If your business relies on standardized contracts, it’s vital that you create them correctly so you don’t abuse the bargaining power you have over your customers. This quick guide to standard form contracts will cover:
- Their characteristics
- Examples
- The benefits of using them
- How to easily edit one for your needs
Characteristics of standardized contracts
How does a standard form contract differ from other types of contracts? Its main attributes are:
- Minimal negotiation
- High volumes
- Low risk
Little or no negotiation
Standardized contracts don’t allow much negotiation of the terms. For example, if a salesperson for a national corporation is concluding a sale with a single customer, they may use a standard form contract that was created by the corporation. In this case, the customer won’t be able to change any terms and will have to sign the contract as is to complete the sale. The salesperson usually doesn’t have the authority to make changes without approval, either.
Executed in high volumes
Companies that sell goods or services in high volumes may use standard form contracts. They’re particularly useful for large software companies that sell thousands of copies of their products each day worldwide.
When a consumer buys a software license, they must accept the license agreement, which they cannot modify or negotiate if they want to complete the purchase and use the software. If large software companies allowed negotiations for each sale of their product, it would bring sales to a standstill.
Low risk
Standardized contracts tend to have a low comparative value or risk for the counterparty. The consumer or counterparty signing the agreement usually assumes less risk by signing than the entity that created the contract. If a company breaches its non-disclosure agreement (NDA) with a freelancer, for example, it poses less potential harm to the freelancer than if the freelancer breaches the NDA and puts the company at risk.
Examples of standardized contracts
When should you use a standardized contract? Not every transaction requires one, but in many situations, it’s an optimal choice. Whenever you need to set the same terms for a large number of people, such as customers buying your products, a standardized contract works best. They’re also ideal for creating consistency with your contracts and eventually helping to establish familiarity with standard terms in your industry.
Standard form contracts are used in several types of settings. Some of the most common examples you’ll come across include:
- NDAs. A company that works often with contractors requires a standard NDA, which usually leaves little room for modification.
- Terms of service. Terms of service agreements are common with any online service that requires users to make an account. When people create new accounts with services, they typically don’t care to negotiate the terms, especially if the service provided is free.

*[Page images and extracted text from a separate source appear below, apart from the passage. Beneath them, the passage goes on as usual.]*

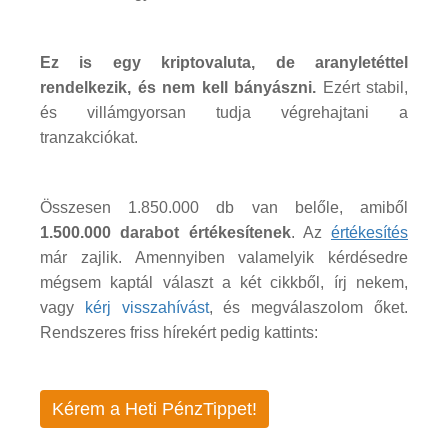
Ez is egy kriptovaluta, de aranyletéttel
rendelkezik, és nem kell bányászni.
Ezért stabil,
és villámgyorsan tudja végrehajtani a
tranzakciókat.
Összesen 1.850.000 db van belőle, amiből
1.500.000 darabot értékesítenek
. Az
értékesítés
már zajlik. Amennyiben valamelyik kérdésedre
mégsem kaptál választ a két cikkből, írj nekem,
vagy
kérj visszahívást
, és megválaszolom őket.
Rendszeres friss hírekért pedig kattints:
Kérem a Heti PénzTippet!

- Non-compete agreement. Non-compete agreements keep contractors or other businesses that a company works with from offering their services to the company’s competitors. The company requiring the non-compete agreement usually has set terms it prefers not to budge on.

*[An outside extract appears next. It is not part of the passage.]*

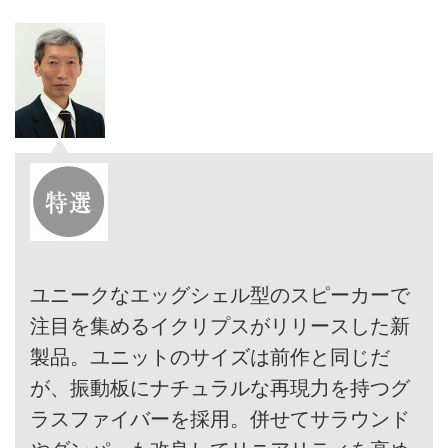
ユニークなエッグシェル型のスピーカーで
注目を集めるイクリプスがリリースした新
製品。ユニットのサイズは前作と同じだ
が、振動板にナチュラルな再現力を持つグ
ラスファイバーを採用。併せてサラウンド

- Rental property agreements. Tenants typically don’t have the opportunity to negotiate when they sign rental agreements. Landlords set the price for monthly rent, determine when rent payments are due, and identify which aspects of the property they’re responsible for.
- Employment agreements. Some employment agreements can be negotiated, especially concerning salary or benefits. However, for some types of employment, such as part-time positions with high turnover, employers may benefit from standardized employment contracts.

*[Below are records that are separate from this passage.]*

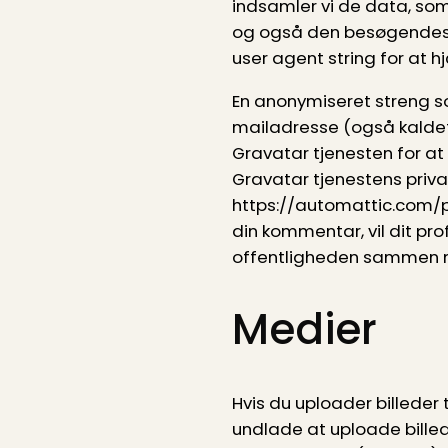
indsamler vi de data, so
og også den besøgendes
user agent string for at
En anonymiseret streng so
mailadresse (også kaldet 
Gravatar tjenesten for a
Gravatar tjenestens privatl
https://automattic.com/p
din kommentar, vil dit prof
offentligheden sammen 
Medier
Hvis du uploader billeder 
undlade at uploade bille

The benefits of standardized contracts
Standard form contracts have several benefits, with transaction cost reduction being a major advantage. They’re also perfect for dynamic templates, and your company doesn’t always have to initiate them. Standardized contracts are also well-suited to digital contract acceptance methods.
Perfect for dynamic templates
If you use digital contract software, standardized contracts are ideal for your automated process. Since standard form contracts don’t vary much, you can easily create a template for your NDA, for example, and make minor changes from one agreement to the next.
Don’t have to be initiated by your company
When you enter into an agreement with a customer to sell your product to them, you don’t have to initiate a standardized contract—your terms of service agreement will do that for you.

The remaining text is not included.